__INPUT__:
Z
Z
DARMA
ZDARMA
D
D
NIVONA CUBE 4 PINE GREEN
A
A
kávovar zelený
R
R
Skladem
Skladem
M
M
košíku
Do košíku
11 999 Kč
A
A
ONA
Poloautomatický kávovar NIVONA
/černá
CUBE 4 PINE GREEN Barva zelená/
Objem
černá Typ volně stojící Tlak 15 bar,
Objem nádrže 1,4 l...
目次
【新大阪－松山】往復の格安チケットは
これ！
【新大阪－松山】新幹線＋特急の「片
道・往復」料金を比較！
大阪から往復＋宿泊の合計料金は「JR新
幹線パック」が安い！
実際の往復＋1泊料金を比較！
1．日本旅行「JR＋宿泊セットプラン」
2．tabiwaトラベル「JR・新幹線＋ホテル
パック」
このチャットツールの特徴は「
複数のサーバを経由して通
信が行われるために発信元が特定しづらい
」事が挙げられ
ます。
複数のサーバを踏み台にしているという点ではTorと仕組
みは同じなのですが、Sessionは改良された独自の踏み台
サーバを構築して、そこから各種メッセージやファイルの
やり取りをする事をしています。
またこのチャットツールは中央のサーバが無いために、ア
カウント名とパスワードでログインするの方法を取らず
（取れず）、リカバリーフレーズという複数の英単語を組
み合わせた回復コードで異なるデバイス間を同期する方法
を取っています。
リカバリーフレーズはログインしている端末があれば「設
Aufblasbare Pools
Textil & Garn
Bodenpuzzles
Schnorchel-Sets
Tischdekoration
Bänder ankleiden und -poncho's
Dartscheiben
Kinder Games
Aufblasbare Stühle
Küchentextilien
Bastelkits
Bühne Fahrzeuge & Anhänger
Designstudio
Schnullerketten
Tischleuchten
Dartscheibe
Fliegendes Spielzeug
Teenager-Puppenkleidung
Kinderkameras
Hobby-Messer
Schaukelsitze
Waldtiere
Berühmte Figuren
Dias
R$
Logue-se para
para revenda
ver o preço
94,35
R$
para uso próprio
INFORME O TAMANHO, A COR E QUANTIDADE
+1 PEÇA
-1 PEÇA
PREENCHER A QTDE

__WHAT YOU HAVE TO DO__: The whole listing, word for word, is the required answer.

__RESULT__:
Z
Z
DARMA
ZDARMA
D
D
NIVONA CUBE 4 PINE GREEN
A
A
kávovar zelený
R
R
Skladem
Skladem
M
M
košíku
Do košíku
11 999 Kč
A
A
ONA
Poloautomatický kávovar NIVONA
/černá
CUBE 4 PINE GREEN Barva zelená/
Objem
černá Typ volně stojící Tlak 15 bar,
Objem nádrže 1,4 l...
目次
【新大阪－松山】往復の格安チケットは
これ！
【新大阪－松山】新幹線＋特急の「片
道・往復」料金を比較！
大阪から往復＋宿泊の合計料金は「JR新
幹線パック」が安い！
実際の往復＋1泊料金を比較！
1．日本旅行「JR＋宿泊セットプラン」
2．tabiwaトラベル「JR・新幹線＋ホテル
パック」
このチャットツールの特徴は「
複数のサーバを経由して通
信が行われるために発信元が特定しづらい
」事が挙げられ
ます。
複数のサーバを踏み台にしているという点ではTorと仕組
みは同じなのですが、Sessionは改良された独自の踏み台
サーバを構築して、そこから各種メッセージやファイルの
やり取りをする事をしています。
またこのチャットツールは中央のサーバが無いために、ア
カウント名とパスワードでログインするの方法を取らず
（取れず）、リカバリーフレーズという複数の英単語を組
み合わせた回復コードで異なるデバイス間を同期する方法
を取っています。
リカバリーフレーズはログインしている端末があれば「設
Aufblasbare Pools
Textil & Garn
Bodenpuzzles
Schnorchel-Sets
Tischdekoration
Bänder ankleiden und -poncho's
Dartscheiben
Kinder Games
Aufblasbare Stühle
Küchentextilien
Bastelkits
Bühne Fahrzeuge & Anhänger
Designstudio
Schnullerketten
Tischleuchten
Dartscheibe
Fliegendes Spielzeug
Teenager-Puppenkleidung
Kinderkameras
Hobby-Messer
Schaukelsitze
Waldtiere
Berühmte Figuren
Dias
R$
Logue-se para
para revenda
ver o preço
94,35
R$
para uso próprio
INFORME O TAMANHO, A COR E QUANTIDADE
+1 PEÇA
-1 PEÇA
PREENCHER A QTDE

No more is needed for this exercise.